A Comissão Europeia e a OCDE continuam a defender que em Portugal
existem demasiadas restrições no acesso às atividades profissionais,
sendo isso prejudicial para a atividade económica. Recorde-se que os
estatutos das diversas ordens profissionais já foram alterados, desde o
Memorando de Entendimento com a “troika” assinado a dezassete de
maio de dois mil e onze, e algumas das alterações até foram no sentido
proposto, sendo de realçar que algumas propostas do último relatório
da OCDE padecem de erros grosseiros sobre os regimes jurídicos em
vigor.
Segundo o CNOP – Conselho Nacional das Ordens Profissionais,
existem hoje em Portugal vinte ordens profissionais, tendo as duas
últimas sido criadas em dois mil e dezanove, a Ordem dos
Fisioterapeutas e a Ordem das Assistentes Sociais. Estas ordens
regulam a atividade de mais de 430 mil profissionais.

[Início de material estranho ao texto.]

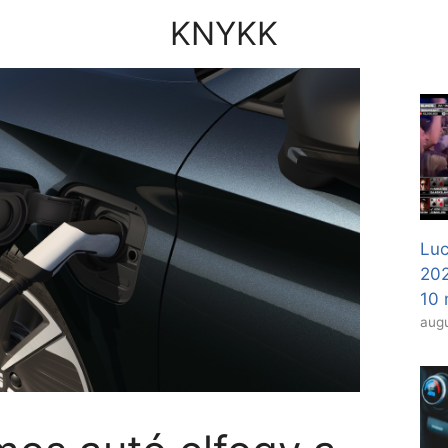
KNYKK
Luc
20
10 
augu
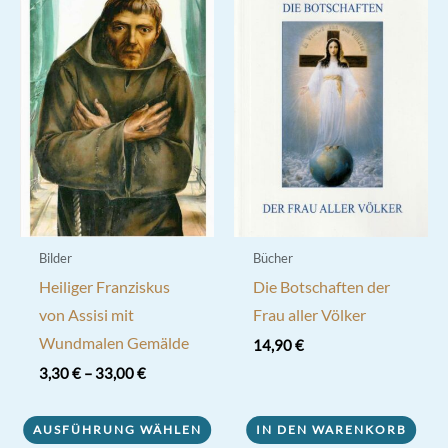
Bilder
Bücher
Heiliger Franziskus
Die Botschaften der
von Assisi mit
Frau aller Völker
Wundmalen Gemälde
14,90
€
3,30
€
–
33,00
€
Dieses
AUSFÜHRUNG WÄHLEN
IN DEN WARENKORB
Produkt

Para Carlos
Mineiro Aires, presidente do Conselho Geral do CNOP, a questão do
aumento do número de Ordens profissionais pode ser vista sob dois
aspetos: “ou correspondem ao que a Lei nº 2/2013 [que estabelece o
regime jurídico de criação, organização e funcionamento das
associações públicas profissionais e que está em processo de revisão]
contempla e, dessa forma, os cidadãos ficarão mais bem protegidos,
ou trata-se de uma tendência que visa a banalização e a progressiva
desconsideração das ordens profissionais, o que já seria mais
preocupante”. “Num quadro de resgate financeiro de um país pobre
cujo primeiro problema é a economia, considerar que as ordens
profissionais são um entrave ao crescimento económico e que até
3. acarretam custos para o Estado, quando o modelo é exatamente o
inverso, pois as associações profissionais são sustentáveis e não
usufruem de subsídios públicos, só pode ser visto como a mais
libertina das visões liberais”, acrescenta.

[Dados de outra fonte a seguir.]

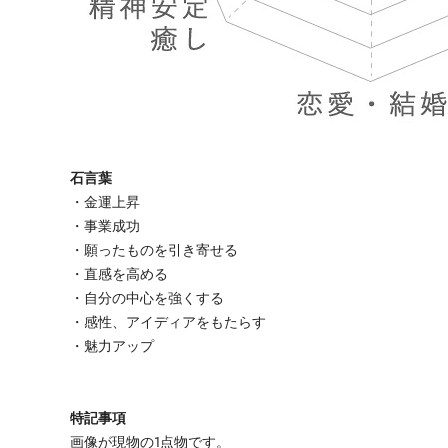
石言葉
・金運上昇
・事業成功
・願ったものを引き寄せる
・直感を高める
・自分の中心を強くする
・感性、アイディアをもたらす
・魅力アップ
特記事項
画像が現物の1点物です。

Para Virgílio Macedo, bastonário da Ordem dos Revisores Oficiais de
Contas, “um eventual caminho de desregulamentação que estava
previsto aquando do programa da ‘troika’ nunca poderá ser o
caminho a seguir pois não vai ao encontro quer do interesse da
atividade económica, quer do próprio interesse dos cidadãos em
geral. Prova disso é que tal desregulamentação nunca foi
implementada e por isso é de estranhar que essa matéria volte a
estar em discussão. Carlos Mineiro Aires, na qualidade de bastonário
da Ordem dos Engenheiros, afirma que “à exceção da matéria
disciplinar onde até será salutar uma visão exterior, desde que tenha
qualificações, perspetiva-se a possibilidade de uma intervenção
vinculativa de quem não sabe e nem conhece, o que rejeitamos,
restando saber se estes cargos terão de ser remunerados através das
quotas das associações profissionais”. Jorge Silva, bastonário da
Ordem dos Notários, considera que se o objetivo é servir o interesse
público e ajudar Portugal a progredir, as entidades nacionais e
estrangeiras devem emitir documentos rigorosos e, antes da sua
publicação, o mínimo que devem fazer é ouvir as entidades que
representam os profissionais sobre os quais pretendem opinar. A
título de exemplo, posso recordar que era proposto eliminar as
restrições ao uso de comunicação comercial (publicidade) em
profissões reguladas, como se o país ganhasse alguma coisa com
anúncios publicitários nos quais se vendiam notários como
detergentes ou médicos como lenços de papel.”